Investment operations began on June 1, 1994, with the acquisition of securities
with a value of $404,032,967, including unrealized depreciation of $12,843,350,
in exchange for an interest in the Portfolio by one of the Portfolio's
investors. The following is a summary of significant accounting policies of the
Portfolio. The policies are in conformity with generally accepted accounting
principles.
A. INVESTMENT VALUATIONS -- Investments listed on securities exchanges or in the
NASDAQ National Market are valued at closing sale prices. Listed or unlisted
investments for which closing sale prices are not available are valued at the
mean between the latest bid and asked prices. Fixed income investments (other
than short-term obligations), including listed investments and investments for
which price quotations are available, will normally be valued on the basis of
market valuations furnished by a pricing service. Financial futures contracts
listed on commodity exchanges are valued at closing settlement prices.
Short-term obligations, maturing in sixty days or less, are valued at amortized
cost, which approximates value. Investments for which there is no quotation or
valuation are valued at fair value using methods determined in good faith by or
at the direction of the Trustees.
B. INCOME -- Interest income is determined on the basis of interest accrued,
adjusted for amortization of premium or discount when required for federal
income tax purposes. Dividend income is recorded on the ex-dividend date for
dividends received in cash and or securities.
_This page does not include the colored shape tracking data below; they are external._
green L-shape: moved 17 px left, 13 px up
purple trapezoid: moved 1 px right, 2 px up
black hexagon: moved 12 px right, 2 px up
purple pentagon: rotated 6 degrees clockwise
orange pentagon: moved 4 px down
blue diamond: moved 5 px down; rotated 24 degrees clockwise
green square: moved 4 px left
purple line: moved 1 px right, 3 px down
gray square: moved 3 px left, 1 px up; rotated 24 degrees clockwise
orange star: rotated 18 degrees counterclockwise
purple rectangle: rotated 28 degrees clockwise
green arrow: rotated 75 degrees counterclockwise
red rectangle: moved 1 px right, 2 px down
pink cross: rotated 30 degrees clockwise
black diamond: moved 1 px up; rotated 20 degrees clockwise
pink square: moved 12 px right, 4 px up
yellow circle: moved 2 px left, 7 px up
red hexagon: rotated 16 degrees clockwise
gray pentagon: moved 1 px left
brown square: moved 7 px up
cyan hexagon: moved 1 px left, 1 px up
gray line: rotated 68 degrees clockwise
C. INCOME TAXES -- The Portfolio has elected to be treated as a partnership for
Federal tax purposes. No provision is made by the Portfolio for federal or state
taxes on any taxable income of the Portfolio because each investor in the
Portfolio is ultimately responsible for the payment of any taxes. Since some of
the Portfolio's investors are regulated investment companies that invest all or
substantially all of their assets in the Portfolio, the Portfolio normally must
satisfy the applicable source of income and diversification requirements, (under
the Code) in order for its investors to satisfy them. The Portfolio will
allocate at least annually among its investors each investors' distributive
share of the Portfolio's net investment income, net realized capital gains, and
any other items of income, gain, loss, deduction or credit.
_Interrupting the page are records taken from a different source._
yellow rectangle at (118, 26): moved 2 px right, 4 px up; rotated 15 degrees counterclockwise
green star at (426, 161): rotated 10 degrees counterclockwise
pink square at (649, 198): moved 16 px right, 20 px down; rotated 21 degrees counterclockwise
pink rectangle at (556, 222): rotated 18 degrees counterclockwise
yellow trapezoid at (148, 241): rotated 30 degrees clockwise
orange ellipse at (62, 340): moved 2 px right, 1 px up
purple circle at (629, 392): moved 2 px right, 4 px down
D. DEFERRED ORGANIZATION EXPENSES -- Costs incurred by the Portfolio in
connection with its organization are being amortized on the straight-line basis
over five years.
E. FINANCIAL FUTURES CONTRACTS -- Upon the entering of a financial futures
contract, the Portfolio is required to deposit ("initial margin") either in cash
or securities an amount equal to a certain percentage of the purchase price
indicated in the financial futures contract. Subsequent payments are made or
received by the Portfolio ("margin maintenance") each day, dependent on the
daily fluctuations in the value of the underlying security, and are recorded for
book purposes as unrealized gains or losses by the Portfolio. The Portfolio's
investment in financial futures contracts is designed only to hedge against
anticipated future changes in interest rates. Should interest rates move
unexpectedly, the Portfolio may not achieve the anticipated benefits of the
financial futures contracts and may realize a loss.
F. OTHER -- Investment transactions are accounted for on a trade date basis.
- --------------------------------------------------------------------------------
(2) INVESTMENT ADVISER FEE AND OTHER
TRANSACTIONS WITH AFFILIATES
The investment adviser fee is earned by Boston Management and Research (BMR), a
wholly-owned subsidiary of Eaton Vance Management (EVM), as compensation for
management and investment advisory services rendered to the Portfolio. The fee
is based upon a percentage of average daily net assets plus a percentage of
gross income (i.e., income other than gains from the sale of securities). For
the period from the start of business, June 1, 1994, to March 31, 1995, the fee
was equivalent to 0.64% (annualized) of the Portfolio's average daily net assets
for such period and amounted to $2,260,748. Except as to Trustees of the
Portfolio who are not members of EVM's or BMR's organization, officers and
Trustees receive remuneration for their services to the Fund out of such
investment adviser fee. Investors Bank & Trust Company (IBT), an affiliate of
EVM and BMR, serves as custodian of the Fund. Pursuant to the custodian
agreement, IBT receives a fee reduced by credits which are determined based on
the average daily cash balances the Portfolio maintains with IBT. Certain of the
officers and Trustees of the Portfolio are officers and directors/trustees of
the above organizations.
- --------------------------------------------------------------------------------
(3) INVESTMENTS
The Portfolio invests primarily in debt securities. The ability of the issuers
of the debt securities held by the Portfolio to meet their obligations may be
affected by economic developments in a specific industry. Purchases and sales of
investments, other than U.S. Government securities and short-term obligations,
aggregated $251,567,448 and $212,443,005, respectively.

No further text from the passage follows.